■ Problem description: Starting at the first line of the entries below, restate each line exactly until you reach the line with "Transforme seu selfie", and print that one too. Leave the pictures out and stop there.

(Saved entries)
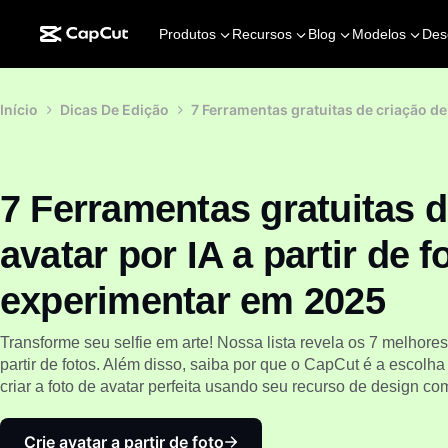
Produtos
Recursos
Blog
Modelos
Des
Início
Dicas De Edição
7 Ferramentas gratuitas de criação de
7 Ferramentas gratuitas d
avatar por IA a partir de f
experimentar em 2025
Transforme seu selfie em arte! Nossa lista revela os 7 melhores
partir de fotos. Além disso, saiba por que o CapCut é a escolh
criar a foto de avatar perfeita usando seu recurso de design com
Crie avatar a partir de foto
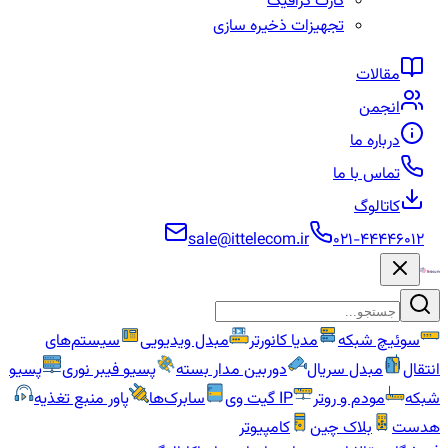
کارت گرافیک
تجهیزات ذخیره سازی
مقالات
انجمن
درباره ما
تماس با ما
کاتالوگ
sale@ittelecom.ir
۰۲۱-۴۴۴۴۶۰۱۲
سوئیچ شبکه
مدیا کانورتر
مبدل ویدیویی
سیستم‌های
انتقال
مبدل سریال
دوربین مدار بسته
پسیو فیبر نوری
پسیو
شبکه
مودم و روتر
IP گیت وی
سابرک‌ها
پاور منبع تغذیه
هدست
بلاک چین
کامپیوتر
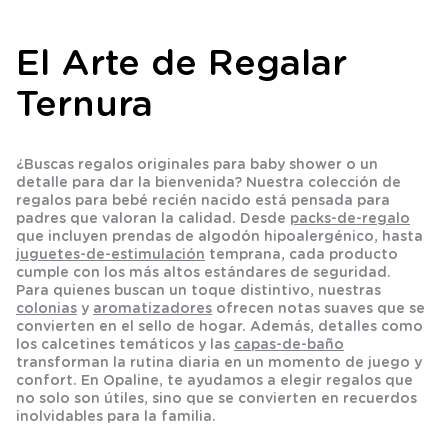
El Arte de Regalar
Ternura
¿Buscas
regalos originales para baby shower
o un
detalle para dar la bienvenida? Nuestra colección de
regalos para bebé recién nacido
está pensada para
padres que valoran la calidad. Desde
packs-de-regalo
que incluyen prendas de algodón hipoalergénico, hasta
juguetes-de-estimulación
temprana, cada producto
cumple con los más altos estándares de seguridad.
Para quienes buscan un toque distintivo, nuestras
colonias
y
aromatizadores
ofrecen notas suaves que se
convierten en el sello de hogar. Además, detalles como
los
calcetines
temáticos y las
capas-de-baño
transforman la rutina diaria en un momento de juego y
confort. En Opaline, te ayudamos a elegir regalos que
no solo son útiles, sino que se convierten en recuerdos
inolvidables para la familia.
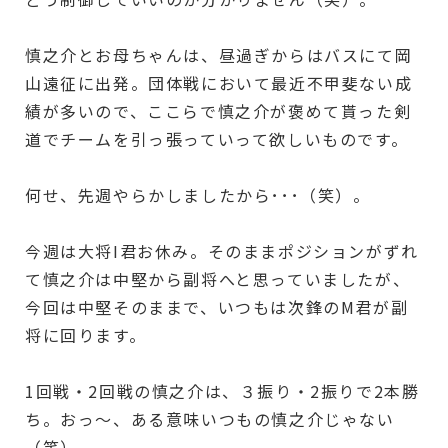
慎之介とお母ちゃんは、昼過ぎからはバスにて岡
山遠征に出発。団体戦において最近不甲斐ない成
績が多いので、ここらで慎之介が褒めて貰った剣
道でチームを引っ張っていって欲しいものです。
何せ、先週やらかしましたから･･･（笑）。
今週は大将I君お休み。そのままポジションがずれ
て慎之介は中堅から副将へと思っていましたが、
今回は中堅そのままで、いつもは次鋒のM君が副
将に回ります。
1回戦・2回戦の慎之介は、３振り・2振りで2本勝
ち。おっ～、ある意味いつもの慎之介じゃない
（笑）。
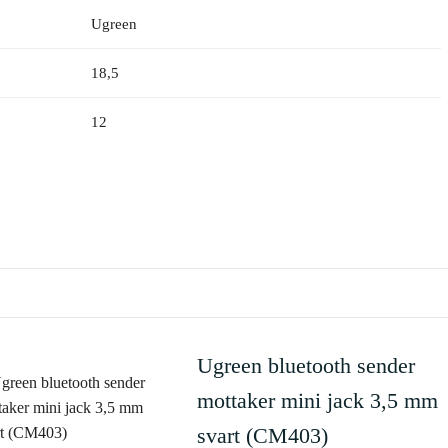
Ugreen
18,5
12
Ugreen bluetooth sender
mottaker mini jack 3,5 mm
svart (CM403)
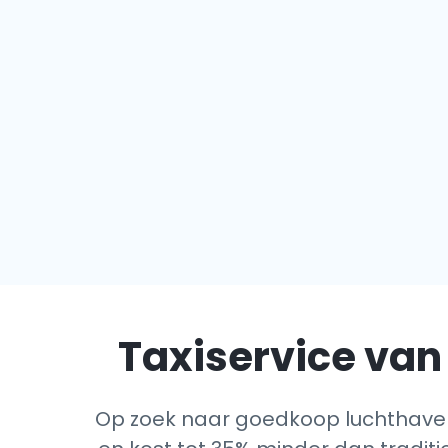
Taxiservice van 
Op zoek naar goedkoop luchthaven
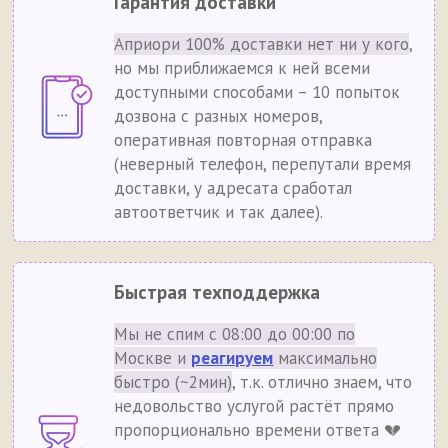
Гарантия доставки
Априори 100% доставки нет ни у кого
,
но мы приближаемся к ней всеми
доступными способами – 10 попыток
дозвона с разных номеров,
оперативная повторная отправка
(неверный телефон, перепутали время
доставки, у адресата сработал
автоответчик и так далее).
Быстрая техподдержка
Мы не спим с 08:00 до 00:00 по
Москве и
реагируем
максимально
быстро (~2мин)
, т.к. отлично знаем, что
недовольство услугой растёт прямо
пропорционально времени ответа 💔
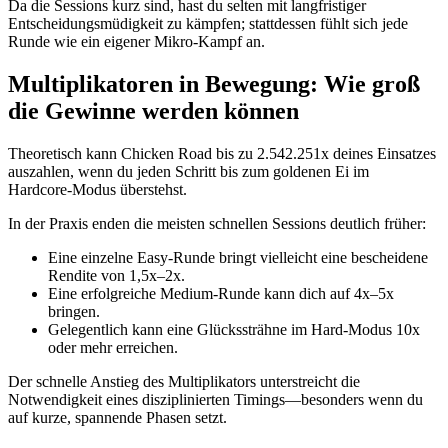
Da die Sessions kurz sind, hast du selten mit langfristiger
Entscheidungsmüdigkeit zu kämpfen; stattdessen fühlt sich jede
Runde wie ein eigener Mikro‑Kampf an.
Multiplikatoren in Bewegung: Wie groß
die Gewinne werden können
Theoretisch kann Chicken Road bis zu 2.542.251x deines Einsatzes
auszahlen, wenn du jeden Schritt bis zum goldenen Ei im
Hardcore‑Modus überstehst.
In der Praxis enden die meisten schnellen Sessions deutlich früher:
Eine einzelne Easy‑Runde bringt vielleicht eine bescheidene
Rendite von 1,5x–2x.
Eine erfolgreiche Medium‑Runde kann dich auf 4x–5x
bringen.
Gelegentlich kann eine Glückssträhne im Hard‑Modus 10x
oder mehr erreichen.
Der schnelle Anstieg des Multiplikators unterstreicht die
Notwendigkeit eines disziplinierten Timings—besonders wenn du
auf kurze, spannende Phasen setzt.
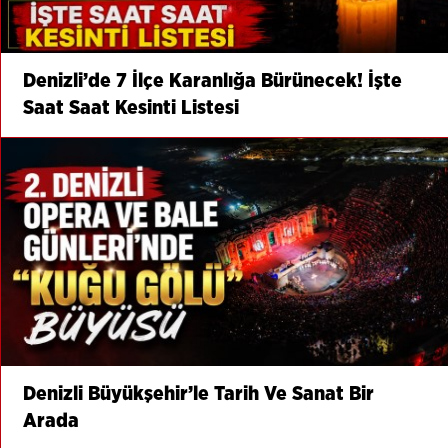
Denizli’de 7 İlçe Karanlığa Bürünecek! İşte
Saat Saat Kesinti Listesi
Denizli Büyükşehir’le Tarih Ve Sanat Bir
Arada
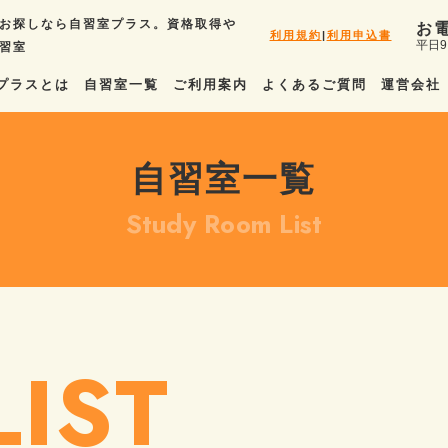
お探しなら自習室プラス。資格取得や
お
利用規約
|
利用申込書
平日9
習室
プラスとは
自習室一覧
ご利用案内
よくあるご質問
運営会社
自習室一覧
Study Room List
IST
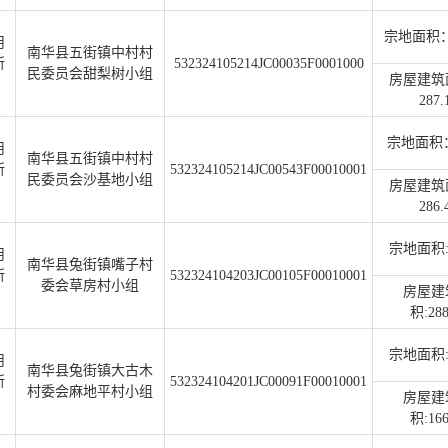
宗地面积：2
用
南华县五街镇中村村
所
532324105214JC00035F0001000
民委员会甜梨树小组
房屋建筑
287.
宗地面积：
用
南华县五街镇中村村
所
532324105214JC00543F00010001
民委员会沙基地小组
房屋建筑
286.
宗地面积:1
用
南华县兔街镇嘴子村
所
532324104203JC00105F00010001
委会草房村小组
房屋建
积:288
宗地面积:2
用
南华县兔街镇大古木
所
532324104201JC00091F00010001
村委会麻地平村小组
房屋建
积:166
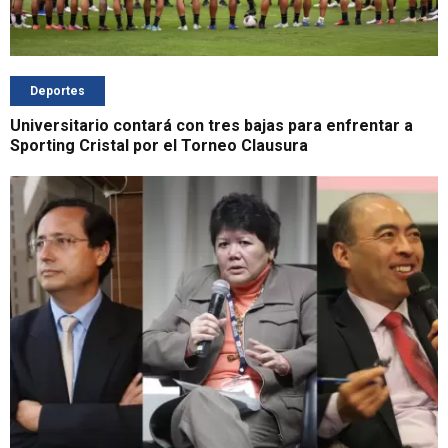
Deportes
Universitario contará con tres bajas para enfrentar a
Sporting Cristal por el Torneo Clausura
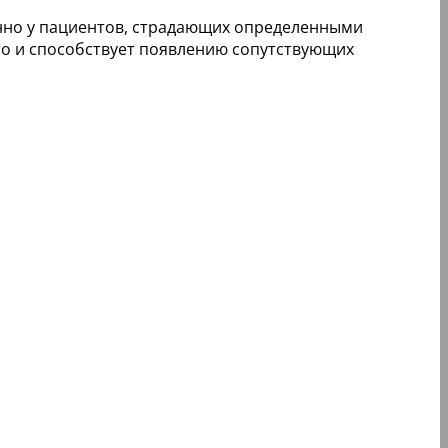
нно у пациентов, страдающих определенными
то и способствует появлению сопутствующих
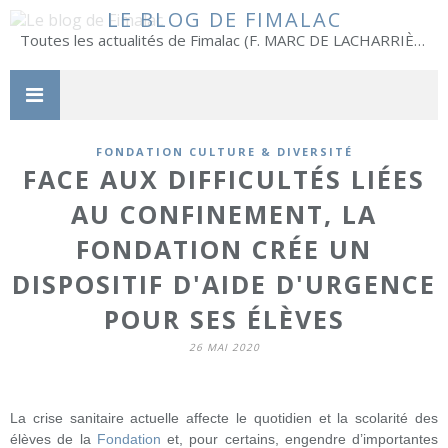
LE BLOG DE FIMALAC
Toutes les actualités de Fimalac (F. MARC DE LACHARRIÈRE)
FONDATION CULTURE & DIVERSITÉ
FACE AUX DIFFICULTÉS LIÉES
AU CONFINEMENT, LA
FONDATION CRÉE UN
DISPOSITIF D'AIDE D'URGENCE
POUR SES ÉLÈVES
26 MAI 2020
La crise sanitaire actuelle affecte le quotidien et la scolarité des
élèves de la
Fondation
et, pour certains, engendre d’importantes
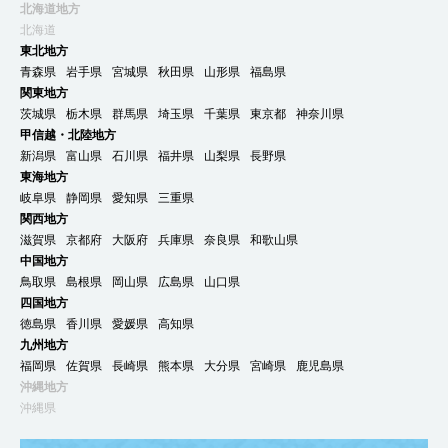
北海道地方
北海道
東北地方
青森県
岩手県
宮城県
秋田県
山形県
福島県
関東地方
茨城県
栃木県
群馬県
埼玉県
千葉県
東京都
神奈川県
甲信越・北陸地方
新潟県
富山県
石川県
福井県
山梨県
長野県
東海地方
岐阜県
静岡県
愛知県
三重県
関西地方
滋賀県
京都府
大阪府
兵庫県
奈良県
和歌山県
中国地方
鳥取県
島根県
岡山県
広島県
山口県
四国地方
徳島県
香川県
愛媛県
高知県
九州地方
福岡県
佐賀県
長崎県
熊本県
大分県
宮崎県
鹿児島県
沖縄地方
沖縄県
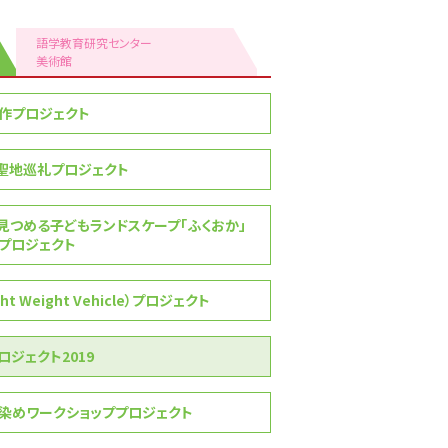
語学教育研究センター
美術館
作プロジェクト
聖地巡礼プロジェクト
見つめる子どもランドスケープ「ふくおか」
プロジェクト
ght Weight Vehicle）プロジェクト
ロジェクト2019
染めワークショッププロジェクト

■ Task output:
Produtos
Recursos
Blog
Modelos
Des
Início
Dicas De Edição
7 Ferramentas gratuitas de criação de
7 Ferramentas gratuitas d
avatar por IA a partir de f
experimentar em 2025
Transforme seu selfie em arte! Nossa lista revela os 7 melhores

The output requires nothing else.